El Lich retomó su forma real: una figura esquelética envuelta en harapos oscuros, que vagaba alrededor del campamento recitando versos antiguos con voz hueca, como si hablara con los muertos.
Mientras tanto, Arthur se inclinaba junto al fuego, ocupado en preparar la cena, sin dejar de lanzar miradas cautelosas a la figura de su peculiar acompañante.
Quizás no es tan malo viajar acompañado… aunque sea por un lich , pensó.
—El aventurero que caza dragones, que masacra humanos… ¿qué es la vida y qué es la muerte? —Yo, Mateus, el Lich, poetizo la escena —recitó el no-muerto, con voz grave y ceremoniosa.
—¿Te llamas Mateus? ¿Ese era tu nombre cuando estabas vivo?
El Lich lo miró en silencio y no respondió.
Arthur creyó que lo había enfadado con la pregunta.

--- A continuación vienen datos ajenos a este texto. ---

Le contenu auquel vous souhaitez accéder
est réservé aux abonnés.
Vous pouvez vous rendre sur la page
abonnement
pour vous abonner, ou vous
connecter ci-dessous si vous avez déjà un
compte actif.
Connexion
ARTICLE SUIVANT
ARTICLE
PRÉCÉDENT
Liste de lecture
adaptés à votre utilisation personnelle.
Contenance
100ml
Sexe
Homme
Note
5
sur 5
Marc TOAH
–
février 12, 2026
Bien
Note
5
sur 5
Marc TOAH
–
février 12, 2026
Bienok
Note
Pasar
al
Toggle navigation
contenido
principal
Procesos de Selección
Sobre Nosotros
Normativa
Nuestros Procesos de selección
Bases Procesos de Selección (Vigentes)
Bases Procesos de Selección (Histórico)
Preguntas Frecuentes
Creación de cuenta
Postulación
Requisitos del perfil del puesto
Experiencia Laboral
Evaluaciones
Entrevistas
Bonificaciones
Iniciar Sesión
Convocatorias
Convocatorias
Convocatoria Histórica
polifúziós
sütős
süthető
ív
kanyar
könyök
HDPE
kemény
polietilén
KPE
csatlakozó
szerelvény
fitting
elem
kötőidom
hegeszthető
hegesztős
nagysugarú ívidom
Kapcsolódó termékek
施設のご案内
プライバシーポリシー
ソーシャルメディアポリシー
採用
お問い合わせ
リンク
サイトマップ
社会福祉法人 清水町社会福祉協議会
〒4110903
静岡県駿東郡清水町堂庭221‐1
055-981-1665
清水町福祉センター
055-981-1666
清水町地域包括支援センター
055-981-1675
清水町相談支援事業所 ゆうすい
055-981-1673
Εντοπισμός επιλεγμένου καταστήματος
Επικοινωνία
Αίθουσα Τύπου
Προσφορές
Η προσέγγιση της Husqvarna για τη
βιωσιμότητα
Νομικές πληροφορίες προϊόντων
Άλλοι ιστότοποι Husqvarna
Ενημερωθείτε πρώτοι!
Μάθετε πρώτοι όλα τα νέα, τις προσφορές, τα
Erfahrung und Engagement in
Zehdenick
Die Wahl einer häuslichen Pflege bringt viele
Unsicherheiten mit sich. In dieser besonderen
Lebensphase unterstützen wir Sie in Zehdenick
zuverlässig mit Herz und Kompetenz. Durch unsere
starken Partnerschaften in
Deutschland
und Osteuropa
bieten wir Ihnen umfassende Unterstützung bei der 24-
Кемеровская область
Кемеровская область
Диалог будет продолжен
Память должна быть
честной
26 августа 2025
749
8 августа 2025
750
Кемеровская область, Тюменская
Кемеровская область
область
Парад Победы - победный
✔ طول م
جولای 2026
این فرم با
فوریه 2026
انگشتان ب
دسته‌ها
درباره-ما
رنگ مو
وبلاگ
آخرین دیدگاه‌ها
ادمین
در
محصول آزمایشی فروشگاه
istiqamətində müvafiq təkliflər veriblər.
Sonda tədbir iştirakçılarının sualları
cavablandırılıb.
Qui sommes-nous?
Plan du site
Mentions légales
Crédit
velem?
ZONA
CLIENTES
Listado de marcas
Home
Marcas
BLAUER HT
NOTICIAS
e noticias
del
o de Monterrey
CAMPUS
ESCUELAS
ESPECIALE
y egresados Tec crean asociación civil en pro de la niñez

Tragó saliva, y un sudor frío le empapó la nuca, como si hubiera firmado su sentencia de muerte sin darse cuenta.
De forma arrepentida, el Lich abrió su cráneo como si fuera una caja. Estaba completamente vacío.
—Hace mucho perdí la memoria —dijo con tono teatral, antes de estallar en carcajadas.
Arthur frunció el ceño.
—¿No fuiste comediante en tu vida pasada?
—Mateus es un nombre que encontré en un libro. Me gustó, así que me lo quedé —explicó con indiferencia.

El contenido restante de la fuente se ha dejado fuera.